A distinção entre o uso da negligence rule ou da strict liability rule pode ter impactos distintos no tratamento do tema e, especialmente, no nível de precaução que se pretende impor seja em relação à vítima, seja em relação àquele que desenvolve a AI. Nesse sentido, o recurso ao estudo econômico pode contribuir significativamente para entender a melhor forma de regulação 9 .
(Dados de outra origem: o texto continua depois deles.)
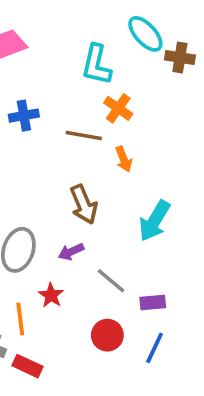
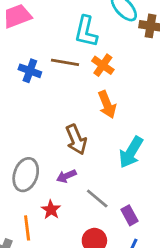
blue cross: (24, 116) -> (30, 71), turned 30
brown line: (84, 136) -> (65, 62), moved
orange arrow: (124, 159) -> (107, 104), size x1.4
purple rectangle: (153, 303) -> (129, 215), turned 66

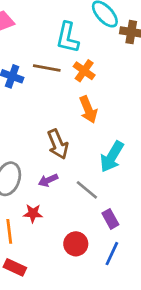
gray line: (97, 198) -> (87, 190), moved
red star: (51, 210) -> (33, 213), turned -30

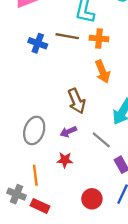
orange cross: (84, 71) -> (99, 39), turned -30
red star: (33, 213) -> (65, 160), moved
red circle: (76, 244) -> (92, 199), moved

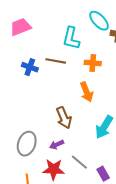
orange cross: (99, 39) -> (93, 63), moved
gray line: (101, 140) -> (79, 162), moved
red star: (65, 160) -> (54, 169), size x1.5

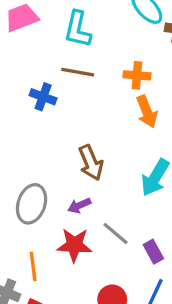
cyan L-shape: (71, 38) -> (78, 29), moved
blue cross: (30, 67) -> (43, 97), moved
orange arrow: (87, 92) -> (147, 112), moved

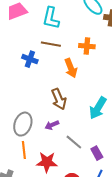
orange arrow: (147, 112) -> (71, 68), moved
red star: (74, 245) -> (47, 162), moved
orange line: (33, 266) -> (24, 150), moved

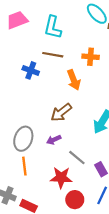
brown arrow: (59, 99) -> (61, 112), turned 75
red star: (47, 162) -> (61, 178), moved

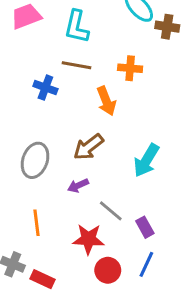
gray ellipse: (23, 139) -> (35, 160), moved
A economia tem como escopo o bem-estar social, de modo a maximizar os escassos recursos na sociedade, isto é, buscar a eficiência das relações econômicas 10 . A fórmula do bem-estar social, por sua vez, segundo os economistas, é definida a partir da ideia de utilidade, ou seja, da satisfação individual. Contudo, como não existe uma medida objetiva de utilidade, pois não é possível aferir o nível de satisfação de uma determinada pessoa, torna-se necessário encontrar uma escala alternativa, sendo usualmente utilizada a riqueza. Assim, a eficiência consiste na busca pela maximização da riqueza 11 . A partir dessa análise de eficiência e maximização de riqueza, é possível que a regulação imposta tenha incentivos distintos na esfera jurídica tanto da vítima como do ofensor, no caso o desenvolvedor de uma AI.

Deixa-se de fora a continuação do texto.